When you try to impress others with your ability to pray, you mock that intimacy. You appear to be focusing on the Father when you’re actually focusing on yourself — your needs, your wants, your ability to persuade and bully God, and your desire to impress others with your knowledge of how to get God to give you what you want when you want it.

It’s absolutely no different from standing up and saying, “Look at me so you can be impressed with how connected I am with God!”

Eugene Peterson paraphrases Jesus’ comments this way: “The world is full of so-called prayer warriors who are prayer-ignorant. They’re full of formulas and programs and advice, peddling techniques for getting what you want from God. Don’t fall for that nonsense. This is your Father you are dealing with, and he knows better than you what you need” (Matthew 6:7-8 MSG).
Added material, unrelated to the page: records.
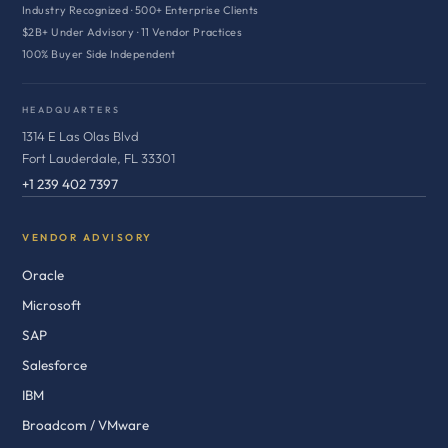
Industry Recognized · 500+ Enterprise Clients
$2B+ Under Advisory · 11 Vendor Practices
100% Buyer Side Independent
HEADQUARTERS
1314 E Las Olas Blvd
Fort Lauderdale, FL 33301
+1 239 402 7397
VENDOR ADVISORY
Oracle
Microsoft
SAP
Salesforce
IBM
Broadcom / VMware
If your motivation in prayer is to impress people, then Jesus says you will get what you want: praise from other people. In truth, that is exactly what you are asking for when you pray to impress: “Give me the praise of others.” Since your behavior exposes your beliefs, the presumption with prayers like this must be that praise from people can be used to pay bills or get you out of a jam when you’re flat on your back in the middle of some mess.

Jesus indicates God sees no need to reward you for these self-promoting prayers. They represent worldly thinking. Why would God reward you for that when he wants you to pray like someone who is part of the kingdom of heaven?